In [36]:
from nltk.stem import WordNetLemmatizer
import nltk
from collections import Counter, defaultdict
from nltk.corpus import stopwords
from nltk import RegexpParser, pos_tag
from nltk.tokenize import word_tokenize, sent_tokenize
 
nltk.download('stopwords')
nltk.download("punkt")
nltk.download('averaged_perceptron_tagger')
nltk.download('wordnet')
nltk.download('omw-1.4')

[nltk_data] Downloading package stopwords to
[nltk_data]     /Users/magnusde93/nltk_data...
[nltk_data]   Package stopwords is already up-to-date!
[nltk_data] Downloading package punkt to
[nltk_data]     /Users/magnusde93/nltk_data...
[nltk_data]   Package punkt is already up-to-date!
[nltk_data] Downloading package averaged_perceptron_tagger to
[nltk_data]     /Users/magnusde93/nltk_data...
[nltk_data]   Package averaged_perceptron_tagger is already up-to-
[nltk_data]       date!
[nltk_data] Downloading package wordnet to
[nltk_data]     /Users/magnusde93/nltk_data...
[nltk_data]   Package wordnet is already up-to-date!
[nltk_data] Downloading package omw-1.4 to
[nltk_data]     /Users/magnusde93/nltk_data...
[nltk_data]   Package omw-1.4 is already up-to-date!


True

In [4]:
lemmatizer = WordNetLemmatizer()

with open("abigel.txt", "r") as file:
    text = file.read()
    
tokenized_words = word_tokenize(text)
lemmatized_words = []

for i in tokenized_words:
    lemmatized_words.append(lemmatizer.lemmatize(i))
    
print("10 of the most common lemmatized tokens are", Counter(lemmatized_words).most_common(10))

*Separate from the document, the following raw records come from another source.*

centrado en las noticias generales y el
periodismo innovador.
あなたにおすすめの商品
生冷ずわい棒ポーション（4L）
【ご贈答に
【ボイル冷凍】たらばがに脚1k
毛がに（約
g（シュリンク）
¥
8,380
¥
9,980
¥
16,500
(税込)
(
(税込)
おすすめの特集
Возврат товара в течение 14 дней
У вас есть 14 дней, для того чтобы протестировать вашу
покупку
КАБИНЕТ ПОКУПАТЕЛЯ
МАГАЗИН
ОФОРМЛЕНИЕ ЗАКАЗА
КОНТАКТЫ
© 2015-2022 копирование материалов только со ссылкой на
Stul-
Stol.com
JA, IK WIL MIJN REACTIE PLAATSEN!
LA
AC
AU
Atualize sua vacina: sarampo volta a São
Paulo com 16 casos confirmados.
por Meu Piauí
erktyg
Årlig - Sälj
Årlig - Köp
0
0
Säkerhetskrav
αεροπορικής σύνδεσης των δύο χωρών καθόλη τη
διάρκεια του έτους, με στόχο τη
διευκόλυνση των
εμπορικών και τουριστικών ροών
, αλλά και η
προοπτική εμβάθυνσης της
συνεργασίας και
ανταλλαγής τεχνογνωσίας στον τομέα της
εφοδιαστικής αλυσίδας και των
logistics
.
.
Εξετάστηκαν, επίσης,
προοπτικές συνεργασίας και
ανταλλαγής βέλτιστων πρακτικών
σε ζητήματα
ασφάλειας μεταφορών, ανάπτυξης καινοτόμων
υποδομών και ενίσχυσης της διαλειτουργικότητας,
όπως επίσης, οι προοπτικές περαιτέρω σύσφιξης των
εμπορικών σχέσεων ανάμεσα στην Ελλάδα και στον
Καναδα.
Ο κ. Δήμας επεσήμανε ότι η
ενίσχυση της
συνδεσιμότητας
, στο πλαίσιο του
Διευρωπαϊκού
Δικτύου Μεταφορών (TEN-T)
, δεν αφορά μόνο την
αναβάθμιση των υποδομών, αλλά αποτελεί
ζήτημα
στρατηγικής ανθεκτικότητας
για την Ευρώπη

10 of the most common lemmatized tokens are [(',', 15084), ('a', 6353), ('.', 4605), ('az', 2719), ('hogy', 1867), ('nem', 1777), ('és', 1698), ('–', 1491), ('is', 1310), ('volt', 923)]


10 of the most common tokens are [(',', 15085), ('a', 6355), ('.', 4731), ('az', 2719), ('hogy', 1867), ('nem', 1777), ('és', 1698), ('is', 1313), ('volt', 925), ('meg', 707)] from assignment 1.

This just shows that my regex was not as bad as I thought, or that my text didn't have anything complicated in it. The "-" is not a part of my tokens which is something I forgot to accomodate for.

In [25]:
with open("abigel.txt", "r") as file:
    text = file.read()

tokenized_words = word_tokenize(text)
tokens_lower = [token.lower() for token in tokenized_words]
stop_words = set(stopwords.words('hungarian'))

filtered_words = []

for w in tokens_lower:
    if w not in stop_words:
        filtered_words.append(w)


print("10 of the most common tokens are", Counter(tokenized_words).most_common(10))
print("10 of the most common tokens are", Counter(lemmatized_words).most_common(10))

10 of the most common tokens are [(',', 15084), ('a', 6353), ('.', 4605), ('az', 2719), ('hogy', 1867), ('nem', 1777), ('és', 1698), ('–', 1491), ('is', 1310), ('volt', 923)]
10 of the most common tokens are [(',', 15084), ('a', 6353), ('.', 4605), ('az', 2719), ('hogy', 1867), ('nem', 1777), ('és', 1698), ('–', 1491), ('is', 1310), ('volt', 923)]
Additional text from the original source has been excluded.